18 years ago Jane Jacobs published The Nature of Economies, which explicitly applies principles of biomimicry to economic philosophy. It's absolutely brilliant and has been the cornerstone of my economic thinking ever since. Also, it's been a somewhat sardonic pleasure to watch the mainstream economics world haltingly get the memo. They've come a long way since 2000, but still have a long ways to go.
If you want to see what economic understanding will eventually look like, just cut to the chase and read The Nature of Economies today.
So your comment was very interesting in that it kicked off a 30 minute wiki investigation into that book and other sci-fi novels. I'm currently finishing 2312 from Kim Stanley Robinson and he uses the term Accelerando, so that piqued my interest for searching [0]. Haven't read any Stross, but it looks interesting!
His blog also contains regular fascinating commentary on world events, future economics, runaway AI, sci fi world-building, and the various difficulties associated with predicting the future. Charlie is an under-appreciated polymath, honestly.
I politely disagree - they are funny, in a wink-wink, nudge-nudge sort of way (if you've read your Lovecraft), but pale compared to his 'harder' SF (like Accelrando, Singularity Sky, Glasshouse). That said, I do much prefer the Laundry Files stories to The Merchant Princes, but I have a low tolerance for Urban Fantasy...
I suspect financial market are like a hoey trap for economics researchers. Fast, plentiful transactions, rules about information flow and limitless liquidity, "scientific" valuation of derivatives...
It's so damn close to a theoretical model and it exists in real life! Data is easily accessed and interpreted. Compare this to the markets for real estate, used cars, or online advertising. It's all precise enough to tie to monetary rules, central bank actions ...the policy levers top economists have available in a normal year.
Whatever your theory, it will be easier to test for publicly traded stocks or commodities.
The problem is that public markets are formalized, centralized markets. They are rational by design.
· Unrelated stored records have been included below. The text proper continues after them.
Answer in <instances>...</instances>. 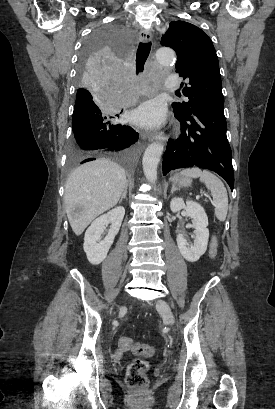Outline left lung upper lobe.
I'll list each match as a JSON object with an SVG mask.
<instances>
[{
	"label": "left lung upper lobe",
	"mask_w": 275,
	"mask_h": 409,
	"mask_svg": "<svg viewBox=\"0 0 275 409\" xmlns=\"http://www.w3.org/2000/svg\"><path fill=\"white\" fill-rule=\"evenodd\" d=\"M161 45L176 51V72L189 85L183 89L189 101L172 103L174 114L186 117L199 109L224 112L219 62L210 38L193 24L173 21Z\"/></svg>",
	"instance_id": "1"
}]
</instances>
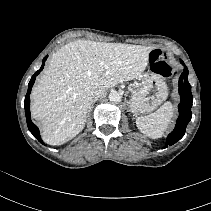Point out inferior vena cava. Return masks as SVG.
<instances>
[{
  "label": "inferior vena cava",
  "mask_w": 211,
  "mask_h": 211,
  "mask_svg": "<svg viewBox=\"0 0 211 211\" xmlns=\"http://www.w3.org/2000/svg\"><path fill=\"white\" fill-rule=\"evenodd\" d=\"M104 93H105V90H103V89H97V90L94 91L93 97H94V99H98L99 97H101L102 95H104Z\"/></svg>",
  "instance_id": "inferior-vena-cava-1"
}]
</instances>
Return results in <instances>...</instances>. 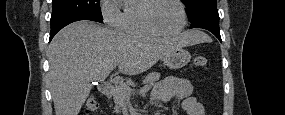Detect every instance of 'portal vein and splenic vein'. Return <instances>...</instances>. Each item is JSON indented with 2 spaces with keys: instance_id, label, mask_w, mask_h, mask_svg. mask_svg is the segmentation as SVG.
I'll return each instance as SVG.
<instances>
[{
  "instance_id": "18ae733b",
  "label": "portal vein and splenic vein",
  "mask_w": 285,
  "mask_h": 115,
  "mask_svg": "<svg viewBox=\"0 0 285 115\" xmlns=\"http://www.w3.org/2000/svg\"><path fill=\"white\" fill-rule=\"evenodd\" d=\"M148 89H149V87L146 85V86H144V87L141 89V91H142V92H146Z\"/></svg>"
}]
</instances>
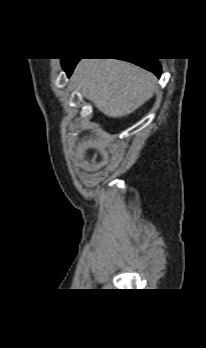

This is unlike every other market.
To extend their ecological metaphor a different way... Researching public markets is like cells in a petri dish, not a real ecology.
Which doesn't mean it's not interesting to study :) The omnipresence of fibonacci ratios is interesting by itself.
Last year, I was reading Proudhon's criticism of the speculative part of financial markets. His main objection was that speculation was adding absolutely no value to the world, by opposition to investors (who help making something useful real) and merchants (who displace products from somewhere where they're abundant to somewhere where they're scarce). It hitted me back then: actually, they do produce something, they produce data. Financial markets have produced the longest lived and most detailed dataset ever (I can't think of a bigger one, at least). Would be a waste not to try to use it.
True, I don't mean to say it's a bad idea to study it. I just mean "watch out" with theories that are general, but studied mostly within the confines of these market where the dataset is (as you say) orders of magnitude bigger/better than anywhere else. .. searching under a streelamp
And had a resurgance in the 1990s, see for example
R. H. Day & P. Chen, eds, ‘Nonlinear dynamics
and evolutionary economics’, Oxford University Press, USA
Could the doubling of stock price of CUBA, mentioned at the beginning of the article, be a result triggered (largely or merely partially) by a certain number of automatic trading systems that did not directly involve human rationality (or irrationality) -- or simply without any manual intervention?
If you want to see what economic understanding will eventually look like, just cut to the chase and read The Nature of Economies today.